Hyphen magazine - Asian American arts, culture, and politics

Tiger Mother, The Musical: Is It What You Think It Is?


Writing a review for Hyphen can, in some ways, be more complicated than writing a review for The New York Times. As an Asian American opening a book, pressing play on an album, or stepping into a theater to witness another Asian American’s work -- you're barraged with questions more existential than “was the writing good?” and “was the acting good?”


Was this created for an Asian American audience or a mainstream audience?

How does this piece fit into our historical narrative??

Is this piece even trying to fit into our historical narrative???

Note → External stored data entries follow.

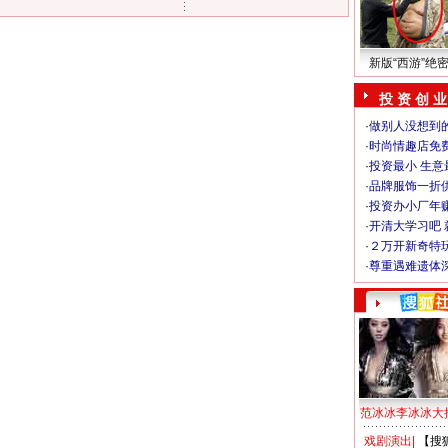
新版“西游”绝
投 资 创 业
·
做别人没想到的
·
时尚情趣店免
·
投资最小 生意
·
品牌服饰一折
·
投资办小厂年
·
开清大学习吧 
·
２万开新奇特
·
尊重遇难遗体
范冰冰李冰冰大
戏剧演出
|
【搜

If so, who am I to judge the underrepresented experiences in my own community????

Who is Vincent Chin?????

WHO AM I AT ALL?!?!?!?!?!?!

All the while, you’re trying to keep a stoic facial expression so as not to freak out everyone and get kicked out of the seat that has been so graciously reserved for you. In short, embedded in this simple 750-word assignment is an epic toggle over whether Angela Chan and Michael Manley’s staged musical Legacy of the Tiger Mother should be reviewed as an addition to the reel of Asian American pieces, as a particle within the universal theatrical continuum, or just in context of itself. Which way you lean may determine whether or not this play is worth seeing.

If Legacy’s intention is to commute age-old identity crises for those who missed the Joy Luck Club, Double Happiness, and Eat Drink Man Woman buses, then it succeeds. There are your usual players -- Lily (Satomi Hofmann) is the strict parent who escaped Mao’s China for a better life in America; Mei (Lynn Craig) is the rebellious Chinese child who hates having her piano-playing compared to more obedient Chinese children -- and there’s mention of the shadowy white boyfriend/husband/lover (who at some point left Mei with child for the shadowy white blonde/brunette/redhead). Stories like this continue to be told because they speak to wide swath of Asian American experiences, and Legacy does a fine job retelling it while slipping in some catchy songs. Besides, someone needs to carry the torch -- Joy Luck Club and company aren’t available for Netflix streaming.*

What distinguishes Legacy from its counterparts is its timing -- it catapults itself off Amy Chua’s Battle Hymn of the Tiger Mother, the “Strict Asian Parenting for Dummies” book that rocked 2011 in controversy. But apart from the reference in the plot and title, Legacy does little to investigate, satirize, comment on, or resolve the Tiger Mother debacle. It is simply what you’d expect from a musical interpretation of Chua’s concept -- no curve balls, no surprises, and (unlike the rest of the Tiger Mother ecosystem), no controversy.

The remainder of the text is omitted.